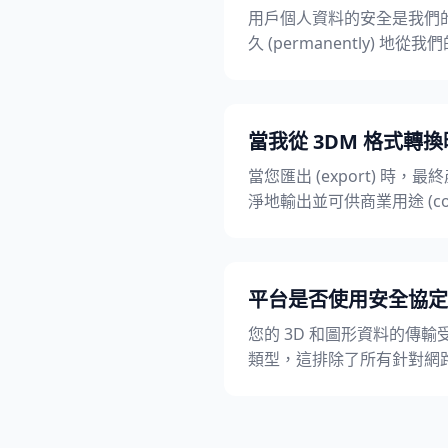
用戶個人資料的安全是我們的
久 (permanently) 
當我從 3DM 格式轉換
當您匯出 (export) 時，
淨地輸出並可供商業用途 (comme
平台是否使用安全協定
您的 3D 和圖形資料的傳輸
類型，這排除了所有針對網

────────

Your goal:
Output the material word for word, and keep the pictures out.

Output for this exercise:
用戶個人資料的安全是我們的
久 (permanently) 
當我從 3DM 格式轉換
當您匯出 (export) 時，
淨地輸出並可供商業用途 (comme
平台是否使用安全協定
您的 3D 和圖形資料的傳輸
類型，這排除了所有針對網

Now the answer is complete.